Problem description: A faithful copy of each entry below is expected, with the images removed.

+++

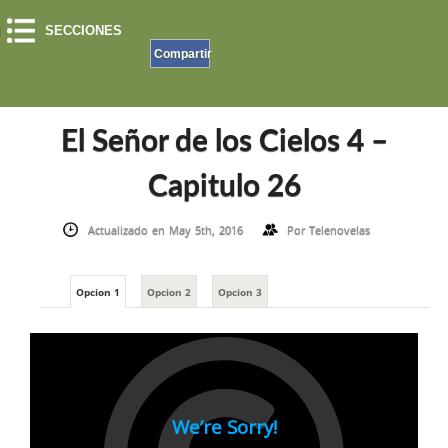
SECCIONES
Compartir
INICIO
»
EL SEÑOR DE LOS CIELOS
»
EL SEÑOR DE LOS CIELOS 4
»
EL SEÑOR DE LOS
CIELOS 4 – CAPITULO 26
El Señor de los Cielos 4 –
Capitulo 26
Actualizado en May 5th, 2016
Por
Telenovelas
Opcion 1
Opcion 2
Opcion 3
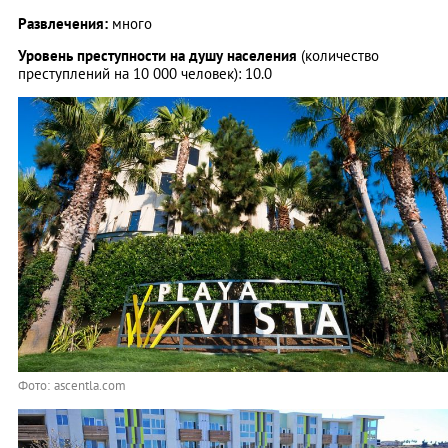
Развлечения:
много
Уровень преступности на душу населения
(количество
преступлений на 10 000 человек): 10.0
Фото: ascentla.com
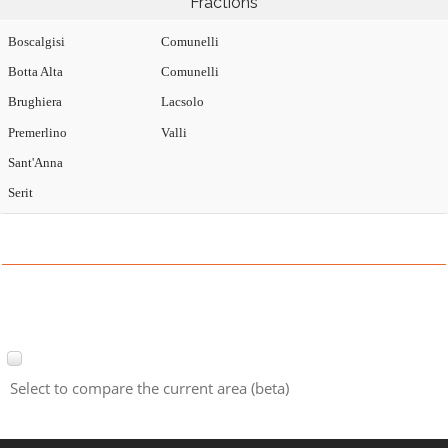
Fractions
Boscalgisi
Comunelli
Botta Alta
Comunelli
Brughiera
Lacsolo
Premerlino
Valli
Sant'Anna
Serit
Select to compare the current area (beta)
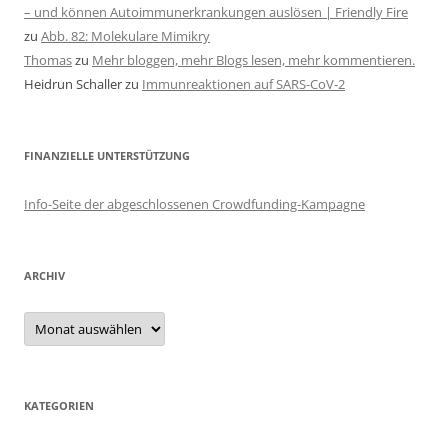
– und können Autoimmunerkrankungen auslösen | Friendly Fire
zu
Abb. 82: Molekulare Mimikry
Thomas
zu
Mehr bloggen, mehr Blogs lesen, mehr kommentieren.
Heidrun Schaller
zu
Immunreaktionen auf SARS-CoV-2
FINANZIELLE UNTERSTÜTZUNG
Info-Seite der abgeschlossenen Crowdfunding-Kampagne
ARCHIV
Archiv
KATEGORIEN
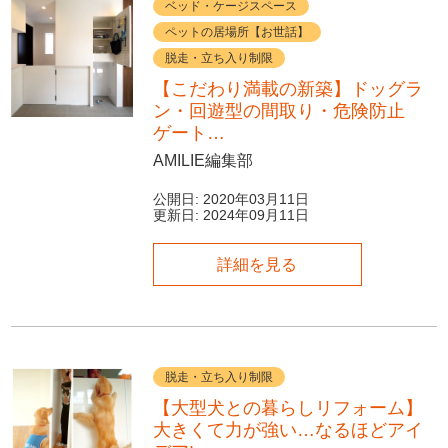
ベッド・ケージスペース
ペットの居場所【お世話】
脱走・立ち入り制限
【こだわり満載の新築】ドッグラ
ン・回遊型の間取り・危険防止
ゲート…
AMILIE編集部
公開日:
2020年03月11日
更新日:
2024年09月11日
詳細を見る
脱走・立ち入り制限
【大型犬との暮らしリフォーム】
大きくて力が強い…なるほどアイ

+++

Response to this task:
SECCIONES
Compartir
INICIO
»
EL SEÑOR DE LOS CIELOS
»
EL SEÑOR DE LOS CIELOS 4
»
EL SEÑOR DE LOS
CIELOS 4 – CAPITULO 26
El Señor de los Cielos 4 –
Capitulo 26
Actualizado en May 5th, 2016
Por
Telenovelas
Opcion 1
Opcion 2
Opcion 3
Развлечения:
много
Уровень преступности на душу населения
(количество
преступлений на 10 000 человек): 10.0
Фото: ascentla.com
Fractions
Boscalgisi
Comunelli
Botta Alta
Comunelli
Brughiera
Lacsolo
Premerlino
Valli
Sant'Anna
Serit
Select to compare the current area (beta)
– und können Autoimmunerkrankungen auslösen | Friendly Fire
zu
Abb. 82: Molekulare Mimikry
Thomas
zu
Mehr bloggen, mehr Blogs lesen, mehr kommentieren.
Heidrun Schaller
zu
Immunreaktionen auf SARS-CoV-2
FINANZIELLE UNTERSTÜTZUNG
Info-Seite der abgeschlossenen Crowdfunding-Kampagne
ARCHIV
Archiv
KATEGORIEN
ベッド・ケージスペース
ペットの居場所【お世話】
脱走・立ち入り制限
【こだわり満載の新築】ドッグラ
ン・回遊型の間取り・危険防止
ゲート…
AMILIE編集部
公開日:
2020年03月11日
更新日:
2024年09月11日
詳細を見る
脱走・立ち入り制限
【大型犬との暮らしリフォーム】
大きくて力が強い…なるほどアイ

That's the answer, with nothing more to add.